The Claimant issued a claim for noise induced hearing loss in April 2017. We were instructed to act on behalf of one of the Defendants, a former employer of the Claimant.
During the course of proceedings, we sought copies of the Claimant's occupational health records. Despite the records being provided to the Claimant in October 2018, the records were not provided to us until January 2019. The records referred to a further audiology report obtained after he had left our client's employment, which had categorised the Claimant's hearing as 'HSE level One'. This categorisation is considered normal, and indicated no hearing loss or even development of hearing loss at that time. This information was highly relevant to the allegations made against our client.
The company responsible for preparing the additional audiology report confirmed its existence to us in an email. However, they confirmed that they would require authority from the Claimant to release it.
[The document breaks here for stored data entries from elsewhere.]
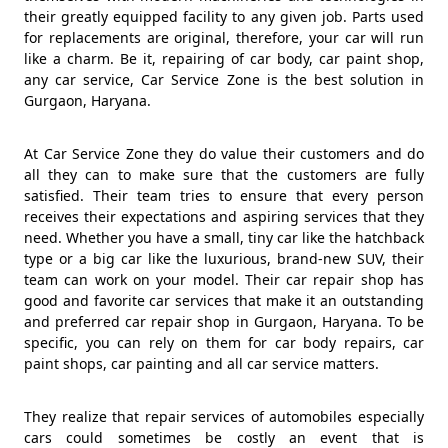
their greatly equipped facility to any given job. Parts used
for replacements are original, therefore, your car will run
like a charm. Be it, repairing of car body, car paint shop,
any car service, Car Service Zone is the best solution in
Gurgaon, Haryana.
At Car Service Zone they do value their customers and do
all they can to make sure that the customers are fully
satisfied. Their team tries to ensure that every person
receives their expectations and aspiring services that they
need. Whether you have a small, tiny car like the hatchback
type or a big car like the luxurious, brand-new SUV, their
team can work on your model. Their car repair shop has
good and favorite car services that make it an outstanding
and preferred car repair shop in Gurgaon, Haryana. To be
specific, you can rely on them for car body repairs, car
paint shops, car painting and all car service matters.
They realize that repair services of automobiles especially
cars could sometimes be costly an event that is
We issued an application seeking specific disclosure of the additional audiology records. The Claimant failed to comply with the resulting unless order. We therefore applied to strike the claim out; this was supported by all other defendants.
The Claimant issued a counterapplication, alleging that the email confirming the existence of the additional audiology report breached GDPR, and that our previous applications for specific disclosure were misleading.
The claim was struck out in full. The Court was satisfied that we had not mislead the Court and that the Claimant had not made reasonable efforts to comply with the relevant orders, having already consented to disclose his audiology.
The Court ordered that QOCS be disapplied in light of the conduct of the Claimant and his representatives. We are awaiting the outcome of a hearing to determine the issue of wasted costs.
What can we learn?
This article was authored by David Wynn, Partner, and Stevie Blaylock, Associate.
Following disapplication of QOCS, the Final Order recorded that the Claimant's solicitor's conduct had been such to justify a wasted costs order under CPR 46.8. This resulted in the Court ordering the Claimant's solicitor to pay our client's costs from disclosure onwards on an indemnity basis.
Thereafter the Claimant's solicitor was served with a statement of our client's costs totalling in excess of £34,000 and following considerable negotiations settlement terms were reached affording our client a recovery of £27,500 achieving a costs recovery of 80%.
Defendants are entitled to take a case at face value and defend it accordingly. This matter was pleaded at £5,000 yet the unreasonable conduct of the Claimant's solicitor served to unreasonably protract the investigation and generate considerable legal expense.
The terms of the final Order illustrate a resounding message that in today's post-Jackson era where proportionality underpins the Overriding Objective, the Courts will not hesitate to apply costs sanctions to parties whose improper conduct obstructs the proper administration of justice.